Comment: Check-mate for NI21?

Ex UUP Party members Basil McCrea and John McAllister pictured in Belfast the day after they left their party last year.
Ex UUP Party members Basil McCrea and John McAllister pictured in Belfast the day after they left their party last year.

As a 35 year old “guardian reading, left wing hippy” (a description I did not give myself) I had finally given up on politics.

I decided that no one in Northern Ireland was going to live up to my expectations of what a politician should be.

I was sick, sore and tired of the empty promises, corruption allegations, scandal, stupidity and the downright embarrassing behaviour that seemed to be on constant flow from our political representatives.

This time I couldn’t even be bothered to register to vote, I missed the deadline - so I thought - busy running round after the little boy (now 16 months) that I was going to no doubt pin my changing the world dreams upon.

But then I got the call that would completely mess with my newly-found political freedom from the feelings of responsibility that came from my innate belief in democracy.

I was revelling in the land of “I couldn’t care less” for once, this time I wasn’t even going to have to think of clever or sarcastic put downs when I creatively and artistically spoilt my ballot.

My old school friend Jayne Olorunda (author of the book Legacy about the murder of her Nigerian father by the IRA in 1980) revealed she was standing for election.
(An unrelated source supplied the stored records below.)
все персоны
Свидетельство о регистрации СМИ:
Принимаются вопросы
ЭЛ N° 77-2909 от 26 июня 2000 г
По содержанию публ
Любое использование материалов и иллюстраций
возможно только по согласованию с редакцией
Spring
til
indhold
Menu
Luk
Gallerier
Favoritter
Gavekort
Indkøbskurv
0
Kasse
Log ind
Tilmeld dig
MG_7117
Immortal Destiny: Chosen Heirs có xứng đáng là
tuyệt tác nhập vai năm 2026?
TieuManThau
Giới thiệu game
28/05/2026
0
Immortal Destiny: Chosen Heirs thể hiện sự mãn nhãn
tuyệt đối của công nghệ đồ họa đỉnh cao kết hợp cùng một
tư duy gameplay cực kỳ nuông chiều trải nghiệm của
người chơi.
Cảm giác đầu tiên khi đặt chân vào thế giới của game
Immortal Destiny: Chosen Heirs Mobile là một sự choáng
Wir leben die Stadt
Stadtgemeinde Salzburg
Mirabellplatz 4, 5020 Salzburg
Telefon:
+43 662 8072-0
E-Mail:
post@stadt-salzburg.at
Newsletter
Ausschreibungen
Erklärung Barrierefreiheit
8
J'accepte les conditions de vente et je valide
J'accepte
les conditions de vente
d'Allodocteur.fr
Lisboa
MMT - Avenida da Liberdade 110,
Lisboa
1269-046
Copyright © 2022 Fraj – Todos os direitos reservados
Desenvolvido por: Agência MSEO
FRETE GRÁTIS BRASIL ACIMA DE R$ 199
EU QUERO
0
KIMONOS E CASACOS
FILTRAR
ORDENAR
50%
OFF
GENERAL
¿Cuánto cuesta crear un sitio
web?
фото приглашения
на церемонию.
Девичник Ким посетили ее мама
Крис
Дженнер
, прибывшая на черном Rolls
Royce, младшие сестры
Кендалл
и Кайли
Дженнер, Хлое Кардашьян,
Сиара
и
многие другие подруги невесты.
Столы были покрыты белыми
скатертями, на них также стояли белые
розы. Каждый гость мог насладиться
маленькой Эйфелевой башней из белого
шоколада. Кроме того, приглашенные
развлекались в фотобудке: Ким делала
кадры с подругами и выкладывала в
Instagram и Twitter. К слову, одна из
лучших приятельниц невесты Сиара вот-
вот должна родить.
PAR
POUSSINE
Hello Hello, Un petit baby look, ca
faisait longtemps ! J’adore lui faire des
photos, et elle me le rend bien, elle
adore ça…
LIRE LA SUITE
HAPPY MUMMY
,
I groaned and rolled my eyes - practically obligatory when you’re trying to be politically nonchalant but at the same time I was secretly jealous of her courage but confused at her choice of party.

Yikes! Despite having gone to great effort over the years to cast a spoilt vote in protest this time I couldn’t offer my friend my vote.

However, luckily she wasn’t standing in my area, I kept silent about my embarrassing apathetic secret.

Then I started listening to Jayne and her reasons for choosing the party.

I hadn’t realised they were designated Unionist but I liked their style, well what Jayne told me so far.

I emotionally and intellectually bought in.

I thought NI21 was going to give people who couldn’t be heard a voice and Jayne would be one of them.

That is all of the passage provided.